In che modo si esprime la cultura e la tradizione napoletana nelle sue opere?
La tradizione napoletana mi appartiene come mi appartengono le altre tradizioni. Ho con essa un rapporto discontinuo, ma sempre piuttosto presente, perché la tradizione napoletana mi ha regalato la prima pietra per il mio teatro. Per me rappresenta la grammatica, la scuola elementare che è un periodo sconvolgente per la vita di un ragazzo che si appresta ad imparare. È il primo giorno di scuola quello che conta, è il primo rapporto con la penna, con l'inchiostro che caratterizza tutta la scrittura futura. Quando scrivo, però, mi rendo conto che non riesco a resistere alla tentazione di interpretare Napoli come una città in cui la linea dionisiaca è dominante. L'ubriacatura, l'uscire da sé stessi, trasferire all'esterno un mondo interiore, raggiungere un luogo che senza l'ebbrezza non si può raggiungere, questa è Napoli. Nei miei personaggi avverto la necessità di conquistare questo spazio lontano alla propria personalità che può essere la fantasia, il paradosso, uno spazio che presuppone un viaggio dalla propria interiorità verso un mondo diverso. Napoli non ha un'epidermide che la protegge e per questo è esposta a qualunque ferimento. È una città nuda, più nuda delle altre, e per questo tutto ciò che accade, anche l'episodio più insignificante, è portato ad indici estremi e parossistici.

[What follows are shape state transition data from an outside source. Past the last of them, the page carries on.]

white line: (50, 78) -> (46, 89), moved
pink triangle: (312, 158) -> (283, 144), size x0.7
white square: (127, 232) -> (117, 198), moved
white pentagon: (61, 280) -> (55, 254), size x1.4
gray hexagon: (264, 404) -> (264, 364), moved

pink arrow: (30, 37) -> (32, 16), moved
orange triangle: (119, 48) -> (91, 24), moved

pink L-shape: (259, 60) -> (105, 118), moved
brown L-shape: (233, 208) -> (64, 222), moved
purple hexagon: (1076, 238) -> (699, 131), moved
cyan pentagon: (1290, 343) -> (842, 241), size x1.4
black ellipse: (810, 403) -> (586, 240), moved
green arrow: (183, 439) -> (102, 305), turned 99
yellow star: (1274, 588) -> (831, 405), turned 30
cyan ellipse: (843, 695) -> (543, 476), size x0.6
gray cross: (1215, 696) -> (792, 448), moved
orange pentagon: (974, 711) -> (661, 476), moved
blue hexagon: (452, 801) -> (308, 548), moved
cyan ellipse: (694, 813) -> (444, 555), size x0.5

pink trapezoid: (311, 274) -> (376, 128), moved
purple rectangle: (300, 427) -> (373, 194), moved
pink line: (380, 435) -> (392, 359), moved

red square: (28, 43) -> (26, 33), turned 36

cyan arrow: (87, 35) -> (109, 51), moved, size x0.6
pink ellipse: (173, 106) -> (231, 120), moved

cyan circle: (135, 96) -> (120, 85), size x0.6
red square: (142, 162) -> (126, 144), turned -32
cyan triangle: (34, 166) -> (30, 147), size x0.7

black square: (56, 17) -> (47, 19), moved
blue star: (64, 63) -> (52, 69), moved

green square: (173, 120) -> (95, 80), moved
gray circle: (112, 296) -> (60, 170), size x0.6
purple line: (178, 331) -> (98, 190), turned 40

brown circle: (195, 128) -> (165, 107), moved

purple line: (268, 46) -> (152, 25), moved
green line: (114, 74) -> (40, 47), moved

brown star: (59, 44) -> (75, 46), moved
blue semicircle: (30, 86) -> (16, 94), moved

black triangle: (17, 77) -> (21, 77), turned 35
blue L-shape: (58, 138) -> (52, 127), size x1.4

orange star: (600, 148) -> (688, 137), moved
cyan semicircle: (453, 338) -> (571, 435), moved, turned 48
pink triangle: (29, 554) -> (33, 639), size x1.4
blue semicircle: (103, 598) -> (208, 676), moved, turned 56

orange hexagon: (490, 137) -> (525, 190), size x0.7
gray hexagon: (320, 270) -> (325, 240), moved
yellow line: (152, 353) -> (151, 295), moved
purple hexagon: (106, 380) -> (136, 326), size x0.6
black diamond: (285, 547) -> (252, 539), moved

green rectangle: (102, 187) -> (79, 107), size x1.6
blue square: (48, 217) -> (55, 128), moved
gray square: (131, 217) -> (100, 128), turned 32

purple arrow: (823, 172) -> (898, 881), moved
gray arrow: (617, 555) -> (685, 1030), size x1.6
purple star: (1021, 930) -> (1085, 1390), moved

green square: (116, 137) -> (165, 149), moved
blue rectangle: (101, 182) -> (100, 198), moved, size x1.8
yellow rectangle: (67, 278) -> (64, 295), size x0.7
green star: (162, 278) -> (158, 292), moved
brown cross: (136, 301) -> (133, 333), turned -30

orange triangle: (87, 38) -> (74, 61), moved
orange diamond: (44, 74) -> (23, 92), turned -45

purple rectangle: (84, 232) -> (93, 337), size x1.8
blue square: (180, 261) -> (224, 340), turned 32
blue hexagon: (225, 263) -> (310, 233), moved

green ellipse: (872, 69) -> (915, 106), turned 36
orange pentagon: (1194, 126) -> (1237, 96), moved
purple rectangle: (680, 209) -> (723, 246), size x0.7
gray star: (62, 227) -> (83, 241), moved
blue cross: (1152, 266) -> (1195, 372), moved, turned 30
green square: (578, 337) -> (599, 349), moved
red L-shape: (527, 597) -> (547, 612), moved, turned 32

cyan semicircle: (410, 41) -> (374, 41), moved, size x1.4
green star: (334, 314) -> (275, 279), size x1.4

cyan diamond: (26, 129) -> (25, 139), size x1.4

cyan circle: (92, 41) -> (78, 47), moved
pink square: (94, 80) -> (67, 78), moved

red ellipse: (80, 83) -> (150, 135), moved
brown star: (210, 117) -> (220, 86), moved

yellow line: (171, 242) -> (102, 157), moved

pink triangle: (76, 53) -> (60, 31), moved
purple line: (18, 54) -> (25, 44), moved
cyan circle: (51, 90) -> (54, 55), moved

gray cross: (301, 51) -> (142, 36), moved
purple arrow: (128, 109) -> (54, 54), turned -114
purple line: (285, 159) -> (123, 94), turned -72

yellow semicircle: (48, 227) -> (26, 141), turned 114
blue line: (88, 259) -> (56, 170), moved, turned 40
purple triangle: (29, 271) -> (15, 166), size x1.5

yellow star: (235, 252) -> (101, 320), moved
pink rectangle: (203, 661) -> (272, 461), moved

Ne Il baciamano si indaga su un pezzo di storia che ha influito molto sulla società napoletana: la Rivoluzione Partenopea del 1799.
È un evento che ha segnato molto Napoli, perché ha dimostrato l'impossibilità di comporre la società in delle classi che potessero in qualche modo comunicare tra loro. La Rivoluzione del 1799 fu un evento tragico e sanguinario che, in un primo momento, sfruttò la rabbia bruta della plebe nell'intento di cacciar via il re Ferdinando I. Successivamente ci si rese conto che la plebe non aveva un'ideologia, ma era stata usata, per cui nello stesso modo in cui si era rivoltata nei confronti del re, poteva farlo verso i rappresentanti della Repubblica. La plebe non era il popolo: il popolo possiede un'idea dello Stato, ma la plebe è un sottoproletariato senza alcuna idea politica. In un secondo tempo, questa plebe si rivolta contro i giacobini per motivi religiosi: questi ultimi, infatti, volevano laicizzare il Regno di Napoli così come avevano fatto per la Francia in seguito alla Rivoluzione. I giacobini divennero dei mangiapreti. La Chiesa che aveva fatto una scelta avanzata, mettendosi dalla parte della Repubblica, cercò di conquistare alla causa libertaria la plebe, traducendo il vangelo in napoletano.
Il testo Il baciamano ruota intorno ad un fenomeno grottesco e incredibile: il cannibalismo. Che diventa metafora di che cosa?
Il tema del cannibalismo interviene ne Il baciamano in modo realistico, ma è presente in maniera metaforica anche negli altri lavori. Il cannibalismo è l'estremo punto del sentimento della possessività. Esiste un cannibalismo sociale che non si vede, ma che minaccia i rapporti familiari. Ne L'Aberrazione delle stelle fisse la protagonista Priscilla divora avidamente tutta la libertà del fratello che vorrebbe costruirsi una propria vita; in Regina Madre Alfredo, come a voler manifestare un sentimento di rivincita verso la moglie e la madre, racconta una storia in cui rivela di aver ucciso la moglie e di averla mangiata. I rapporti umani sono spesso minacciati dal sentimento della possessività che nel suo estremo giunge al delitto.